So got into Rajdhani AC first class last night at Hazrat Nizamuddin. I am still in train, will get off in 20 minutes or so. My key impressions?
  • The train is much worse maintained than I would have liked.
  • Maintenance of time is good. It reached every station before time.
  • Food is great. I was groaning under the weight of food served, by the time I came to the last meal
  • Service is, simply, not bad. All needs are taken care of, eventually. But, like in most other things in India, more people are thrown at a problem to solve it better. IMHO, fewer, better trained attendants would have done a much better job.
  • There are advertisements everywhere in the compartment. I wonder why the Railways is desperate for additional revenues from the Rajdhani; I would have thought that this activity is handsomely profitable already. Windows were hazy because of perforated flexi-sheet advertisements wrapped on them on the outside. I would have preferred larger, well-cleaned windows so travelers could drink in the lovely landscape in UP, MP, Maharashtra and Andhra.
  • The best thing about Indian trains, irrespective of the class of travel, are the acquaintances you make, especially if you enjoy meeting people. The acquaintance I forged with my wonderful 65-year old co-traveller, an ex-MLA from Maharashtra, will I am sure stay with me a lot longer than the relish of Rajdhani luxury.

Tuesday, August 10, 2010

Unequal Capital

I am in Hazrat Nizamuddin railway station at New Delhi. The facilities are so AWFUL here that I am baffled. The approach to the station is completely dirty and clogged with vehicles. Platforms, walking bridges look like they were swept and washed years ago. There is no separate waiting room for AC passengers. The only waiting rooms available are unregulated, over-crowded, hot, humid and partly flooded with leaking water from the bathrooms.
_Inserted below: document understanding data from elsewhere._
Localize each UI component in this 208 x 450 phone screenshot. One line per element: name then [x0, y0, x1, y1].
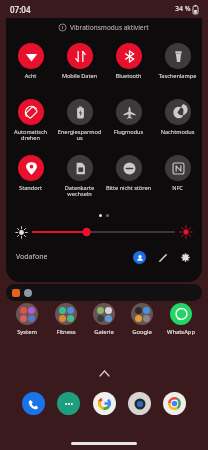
- staticText: Standort: [7, 184, 54, 192]
- button[interactable]: NFC: [153, 152, 202, 208]
- staticText: Energiesparmod us: [56, 128, 103, 142]
- button[interactable]: Standort: [6, 152, 55, 208]
- staticText: Flugmodus: [105, 128, 152, 136]
- staticText: Taschenlampe: [154, 72, 201, 80]
- button[interactable]: Datenkarte wechseln: [55, 152, 104, 208]
- button[interactable]: Fitness: [49, 303, 83, 336]
- button[interactable]: Google: [93, 392, 116, 415]
- staticText: Vodafone: [16, 252, 48, 262]
- staticText: Acht: [7, 72, 54, 80]
- button[interactable]: System: [10, 303, 44, 336]
- staticText: Google: [125, 328, 159, 336]
- button[interactable]: Chrome: [163, 392, 186, 415]
- staticText: Galerie: [87, 328, 121, 336]
- button[interactable]: Nutzer: [133, 251, 146, 264]
- button[interactable]: WhatsApp: [164, 303, 198, 336]
- button[interactable]: Nachtmodus: [153, 96, 202, 152]
- button[interactable]: Bluetooth: [104, 40, 153, 96]
- staticText: NFC: [154, 184, 201, 192]
- button[interactable]: Taschenlampe: [153, 40, 202, 96]
- button[interactable]: Automatisch drehen: [6, 96, 55, 152]
- button[interactable]: Galerie: [87, 303, 121, 336]
- staticText: Fitness: [49, 328, 83, 336]
- staticText: Mobile Daten: [56, 72, 103, 80]
- button[interactable]: [6, 284, 202, 301]
- staticText: System: [10, 328, 44, 336]
- staticText: Vibrationsmodus aktiviert: [70, 23, 149, 32]
- button[interactable]: Mobile Daten: [55, 40, 104, 96]
- staticText: Datenkarte wechseln: [56, 184, 103, 198]
- button[interactable]: Acht: [6, 40, 55, 96]
- button[interactable]: Einstellungen: [179, 251, 192, 264]
- button[interactable]: Bearbeiten: [156, 251, 169, 264]
- button[interactable]: Energiesparmod us: [55, 96, 104, 152]
- staticText: WhatsApp: [164, 328, 198, 336]
- staticText: 07:04: [10, 4, 31, 15]
- button[interactable]: Flugmodus: [104, 96, 153, 152]
- button[interactable]: Kamera: [128, 392, 151, 415]
- staticText: Bluetooth: [105, 72, 152, 80]
- staticText: Bitte nicht stören: [105, 184, 152, 192]
- staticText: Nachtmodus: [154, 128, 201, 136]
- staticText: 34 %: [175, 4, 191, 14]
- button[interactable]: Nachrichten: [57, 392, 80, 415]
- staticText: Automatisch drehen: [7, 128, 54, 142]
- button[interactable]: Google: [125, 303, 159, 336]
- button[interactable]: Bitte nicht stören: [104, 152, 153, 208]
- button[interactable]: Telefon: [22, 392, 45, 415]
This is the situation at arguably one of the most important train stations in the country, from where Durontos & Rajdhanis (pride of Indian Railways) originate to most states.

Rest of Delhi, at least the airport, the main arteries through the city, the flyovers, the gardens, the footpaths seem to be so well maintained. Especially given the Commonwealth games. Traffic is more but the city in general seems very neat for an occasional visitor. Why do train and bus stations get such a step-motherly treatment?